Vater: na und? Das haben wir doch auch getan!!!
Sohn: siehst du – und was ist dabei herausgekommen? Ich fürchte mich!
Vater: dieser Furcht kannst du nur mit der Liebe besiegen!
Sohn: du meinst wohl mit der Lüge. Das ist ein anderes Wort, obwohl sie
sich im Klangbild ja ähnlich sind.
Vater: was willst du tun?
Sohn: Auf jeden Fall möchte ich mich von wilden Tieren fernhalten, keine
Risiken eingehen – und dort, wo meine Vernunft mit der
Gesamtplanung des mich umgebenden Fiaskos nicht
übereinstimmt, da muss ich mich – was es auch immer ist –
raushalten. Mein Körper gehört zwar nicht mir, sondern dem
Zufall und den chemischen Prozessen, die in ihm ablaufen,
aber dem Schmierentheater hier auch nicht!
Ich will Spaß haben!
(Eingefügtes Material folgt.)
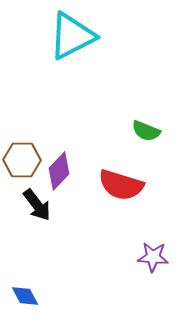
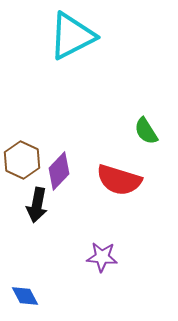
green semicircle: rotated 36 degrees clockwise
brown hexagon: rotated 24 degrees clockwise
red semicircle: moved 2 px left, 5 px up
black arrow: rotated 48 degrees clockwise
purple star: moved 51 px left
Dafür bin ich da (bei den Reichen klappt
das schließlich auch), und zwar egal was jemand behauptet,
der glaubt sich durch meine Entstehung auch nur irgendwie mit
einem gewissen Ruhm bekleckern zu können. Ich tauge nicht
für den Stolz anderer!
Vater geht ab (er erschießt sich auf der Toilette). Sohn begleicht die Rechnung und notiert in sein Tagebuch: Der Mensch ist ohne Illusionen nicht lebensfähig, ganz gleich wie primitiv er ist!